Back in June, we advised against purchasing Nvidia's latest, greatest high-end graphics card, the GeForce 7950 GX2, because next-gen 3D cards from both Nvidia and ATI were allegedly coming out before the end of the year; we couldn't justify a $600 card knowing that it would be obsolete in six months. And it was too bad, because other than the timing of its release, we really liked the card. Fortunately, we don't have that same reservation about the midrange Nvidia GeForce 7900 GS chip, provided to us by PNY in its 256MB Verto GeForce 7900 GS card. The reason is because the $229 recommended price has dropped as low as $199 at various retailers, so even if Nvidia does unveil a comparably priced 3D card with its next-gen tech before the end of the year, the financial stakes aren't as significant. If you buy this card now, you'll get a slim, easy-to-install 3D card that provides totally acceptable 3D frame rates for at least a year or so, we suspect. And ATI doesn't have a great option here, because its comparable Radeon X1800 GTO costs about $75 more.

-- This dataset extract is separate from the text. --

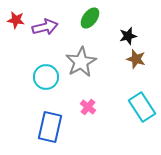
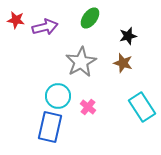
brown star: moved 13 px left, 4 px down
cyan circle: moved 12 px right, 19 px down
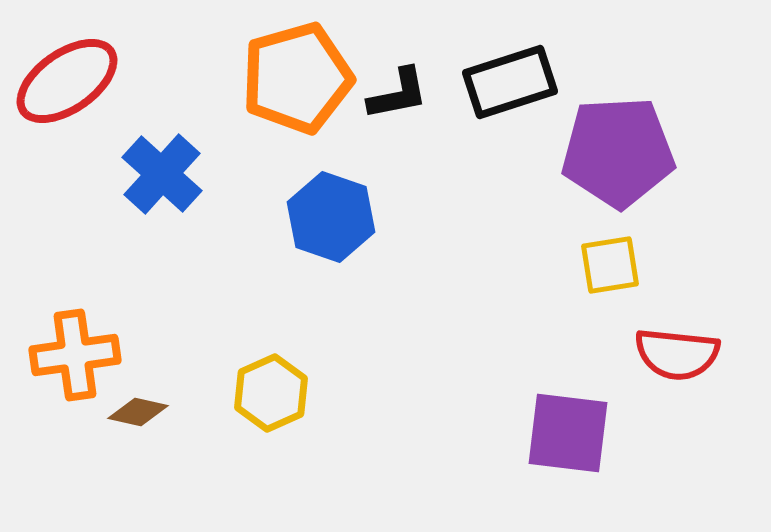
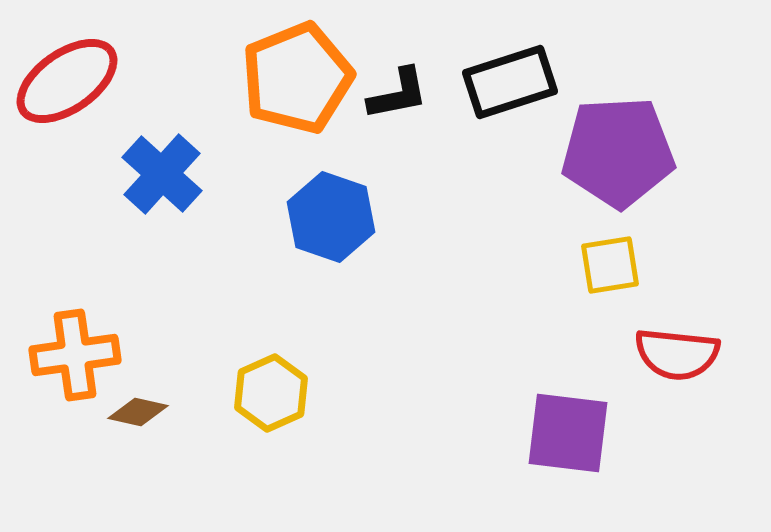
orange pentagon: rotated 6 degrees counterclockwise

First, the specs. The GeForce 7900 GS comes in with a 450MHz core clock and a 1.36GHz memory clock. Compare that to the Radeon X1800 GTO's 500MHz core and 1GHz memory, and, while the architectures aren't like comparing apples to apples, the two cards are relatively similar. Both are single-slot designs, meaning that each will take up the space of only one internal expansion slot, and both come with 256MB of DDR3 memory. Like most cards these days, the GeForce 7900 GS does require a direct connection to your PC's power supply, and PNY was kind enough to include the appropriate cables in its package. It also included various video adapters, including a VGA-to-DVI adapter (the card has two DVI outputs and a component-video plug).
While the packaging and the specs are relatively straightforward, the price-performance ratio is what really makes the Verto GeForce 7900 GS a strong 3D card. (Thanks to Sarju Shah at GameSpot for running these tests for us. You should also check out the 3D card roundup that he and James Yu published this month. It's a massive undertaking, and they've done a superlative job of encapsulating the current state of the 3D card market.) Consider, for roughly $200 to $225, the PNY Verto GeForce 7900 GS will give you smooth, stable 3D performance at 1,280x1,024, the most common native resolution of a modern LCD. It dips significantly only below 60 frames per second on the Elder Scrolls IV: Oblivion, arguably the most demanding 3D game on the market right now. True, the Radeon X1800 GTO is a bit faster on Quake 4, and roughly the same on Oblivion, but as we mentioned earlier, that card will run you about $75 or more, or at least $50 more than the Verto card.